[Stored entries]
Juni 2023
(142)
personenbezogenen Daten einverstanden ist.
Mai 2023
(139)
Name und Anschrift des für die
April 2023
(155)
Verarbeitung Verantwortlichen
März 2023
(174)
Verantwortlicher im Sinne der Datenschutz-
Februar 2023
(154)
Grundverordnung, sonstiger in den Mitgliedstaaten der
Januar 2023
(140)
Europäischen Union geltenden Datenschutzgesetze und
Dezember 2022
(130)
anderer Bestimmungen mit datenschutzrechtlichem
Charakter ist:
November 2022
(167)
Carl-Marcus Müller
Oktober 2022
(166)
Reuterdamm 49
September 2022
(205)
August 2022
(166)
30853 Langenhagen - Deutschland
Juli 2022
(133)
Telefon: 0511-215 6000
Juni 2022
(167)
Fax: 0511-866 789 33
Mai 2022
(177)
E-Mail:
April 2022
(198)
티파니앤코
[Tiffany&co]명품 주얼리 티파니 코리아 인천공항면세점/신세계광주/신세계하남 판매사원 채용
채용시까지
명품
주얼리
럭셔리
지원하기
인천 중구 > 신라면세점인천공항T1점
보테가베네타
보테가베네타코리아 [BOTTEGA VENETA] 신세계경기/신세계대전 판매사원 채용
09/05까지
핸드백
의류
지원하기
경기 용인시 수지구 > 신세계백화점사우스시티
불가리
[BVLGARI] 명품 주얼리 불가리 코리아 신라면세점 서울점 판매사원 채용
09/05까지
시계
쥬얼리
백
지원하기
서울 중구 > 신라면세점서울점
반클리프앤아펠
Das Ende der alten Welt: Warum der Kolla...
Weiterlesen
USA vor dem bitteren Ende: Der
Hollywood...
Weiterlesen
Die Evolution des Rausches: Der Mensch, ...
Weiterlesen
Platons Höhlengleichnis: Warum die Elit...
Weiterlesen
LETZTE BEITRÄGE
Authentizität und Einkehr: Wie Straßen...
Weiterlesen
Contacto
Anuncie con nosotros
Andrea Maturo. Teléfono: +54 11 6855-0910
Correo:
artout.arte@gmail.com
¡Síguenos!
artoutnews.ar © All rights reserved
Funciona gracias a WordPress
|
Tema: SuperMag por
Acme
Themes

## WORK TO BE COMPLETED
The task calls for each record to be returned verbatim.

## SOLUTION FOR THIS TASK
Juni 2023
(142)
personenbezogenen Daten einverstanden ist.
Mai 2023
(139)
Name und Anschrift des für die
April 2023
(155)
Verarbeitung Verantwortlichen
März 2023
(174)
Verantwortlicher im Sinne der Datenschutz-
Februar 2023
(154)
Grundverordnung, sonstiger in den Mitgliedstaaten der
Januar 2023
(140)
Europäischen Union geltenden Datenschutzgesetze und
Dezember 2022
(130)
anderer Bestimmungen mit datenschutzrechtlichem
Charakter ist:
November 2022
(167)
Carl-Marcus Müller
Oktober 2022
(166)
Reuterdamm 49
September 2022
(205)
August 2022
(166)
30853 Langenhagen - Deutschland
Juli 2022
(133)
Telefon: 0511-215 6000
Juni 2022
(167)
Fax: 0511-866 789 33
Mai 2022
(177)
E-Mail:
April 2022
(198)
티파니앤코
[Tiffany&co]명품 주얼리 티파니 코리아 인천공항면세점/신세계광주/신세계하남 판매사원 채용
채용시까지
명품
주얼리
럭셔리
지원하기
인천 중구 > 신라면세점인천공항T1점
보테가베네타
보테가베네타코리아 [BOTTEGA VENETA] 신세계경기/신세계대전 판매사원 채용
09/05까지
핸드백
의류
지원하기
경기 용인시 수지구 > 신세계백화점사우스시티
불가리
[BVLGARI] 명품 주얼리 불가리 코리아 신라면세점 서울점 판매사원 채용
09/05까지
시계
쥬얼리
백
지원하기
서울 중구 > 신라면세점서울점
반클리프앤아펠
Das Ende der alten Welt: Warum der Kolla...
Weiterlesen
USA vor dem bitteren Ende: Der
Hollywood...
Weiterlesen
Die Evolution des Rausches: Der Mensch, ...
Weiterlesen
Platons Höhlengleichnis: Warum die Elit...
Weiterlesen
LETZTE BEITRÄGE
Authentizität und Einkehr: Wie Straßen...
Weiterlesen
Contacto
Anuncie con nosotros
Andrea Maturo. Teléfono: +54 11 6855-0910
Correo:
artout.arte@gmail.com
¡Síguenos!
artoutnews.ar © All rights reserved
Funciona gracias a WordPress
|
Tema: SuperMag por
Acme
Themes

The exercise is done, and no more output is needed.